Whether a judge orders any or all of the above depends on the facts of your case.
1 Ann.Cal.Fam.Code §§ 6320(a); 6340(a)
2 Ann.Cal.Fam.Code §§ 6321(a); 6340(c)
3 Ann.Cal.Fam.Code § 6304
4 Ann.Cal.Fam.Code § 6341
5 Ann.Cal.Fam.Code § 6324
6 Ann.Cal.Fam.Code § 6342
7 Ann.Cal.Fam.Code § 6344
8 Ann.Cal.Fam.Code § 6343
9 Ann.Cal.Fam.Code § 6347(a)
10 Ann.Cal. Fam.Code §§ 6323; 6252; 6340(a)
I don't have a lawyer but I am afraid to face the abuser in court by myself. What can I do?
You don’t have to go to court alone. You can bring a “support person” with you so that you feel safe. A support person can be a friend, neighbor, church official, family member, or anyone else that you would like to have in court with you to help give you moral support. There is no training or certification necessary to become a support person, so whoever you choose does not need to take any sort of class before attending court with you.
Your support person can go with you to court to get a protective order, and if you don’t have a lawyer, s/he can sit beside you at the table where the lawyer would normally sit.1
1 Ann.Cal.Fam.Code § 6303
If the abuser lives in a different state, can I still get an order against him/her?
When you and the abuser live in different states, the judge may not have “personal jurisdiction” (power) over an out-of-state abuser. This means that the court may not be able to grant an order against him/her.
There are a few ways that a court can have personal jurisdiction over an out-of-state abuser:
- The abuser has a substantial connection to your state. Perhaps the abuser regularly travels to your state to visit you, for business, to see extended family, or the abuser lived in your state and recently fled.

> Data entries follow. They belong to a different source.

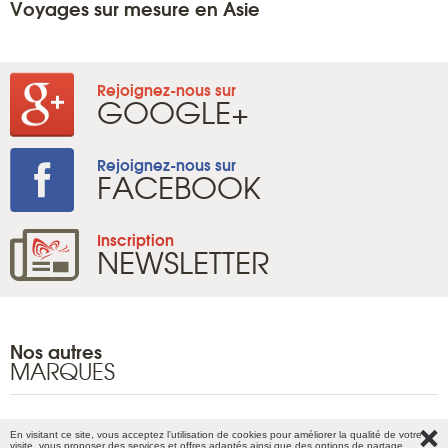
Voyages sur mesure en Asie
Rejoignez-nous sur
GOOGLE+
Rejoignez-nous sur
FACEBOOK
Inscription
NEWSLETTER
Nos autres
MARQUES
En visitant ce site, vous acceptez l’utilisation de cookies pour améliorer la qualité de votre
Plan du site
visite, vous proposer des services et offres adaptés ainsi que des options de partage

- One of the acts of abuse “happened” in your state. Perhaps the abuser sends you threatening texts or harassing phone calls from another state but you read the messages or answer the calls while you are in your state. The judge could decide that the abuse “happened” to you while you were in your state. It may also be possible that the abuser was in your state when s/he abused you s/he but has since left the state.
- If you file your petition and the abuser gets served with the court petition while s/he is in your state, this is another way for the court to get jurisdiction.

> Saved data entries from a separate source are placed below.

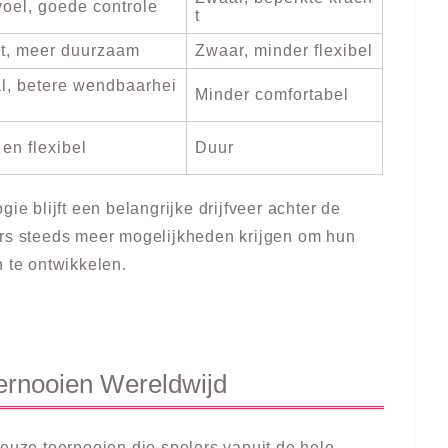
voel, goede controle
t
ut, meer duurzaam
Zwaar, minder flexibel
al, betere wendbaarhei
Minder comfortabel
 en flexibel
Duur
ie blijft een belangrijke drijfveer achter de
ers steeds meer mogelijkheden krijgen om hun
n te ontwikkelen.
oernooien Wereldwijd
ieuze toernooien die spelers vanuit de hele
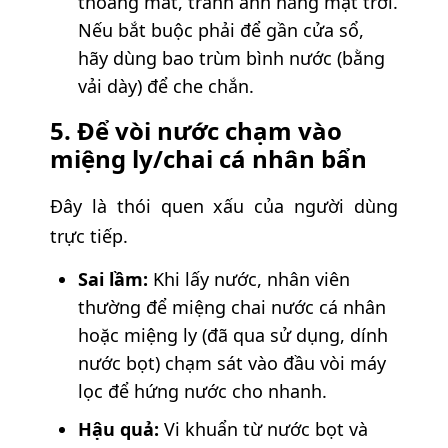
thoáng mát, tránh ánh nắng mặt trời.
Nếu bắt buộc phải để gần cửa sổ,
hãy dùng bao trùm bình nước (bằng
vải dày) để che chắn.
5. Để vòi nước chạm vào
miệng ly/chai cá nhân bẩn
Đây là thói quen xấu của người dùng
trực tiếp.
Sai lầm:
Khi lấy nước, nhân viên
thường để miệng chai nước cá nhân
hoặc miệng ly (đã qua sử dụng, dính
nước bọt) chạm sát vào đầu vòi máy
lọc để hứng nước cho nhanh.
Hậu quả:
Vi khuẩn từ nước bọt và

However, even if none of the above apply to your situation, it doesn’t necessarily mean that you can’t get an order. If you file, you may be granted an order on consent or the judge may find other circumstances that allow the order to be granted.
You can read more about personal jurisdiction in our Court System Basics - Personal Jurisdiction section.
Note: If the judge in your state refuses to issue an order, you can file for an order in the courthouse in the state where the abuser lives. However, remember that you will likely need to file the petition in person and attend various court dates, which could be difficult if the abuser’s state is far away.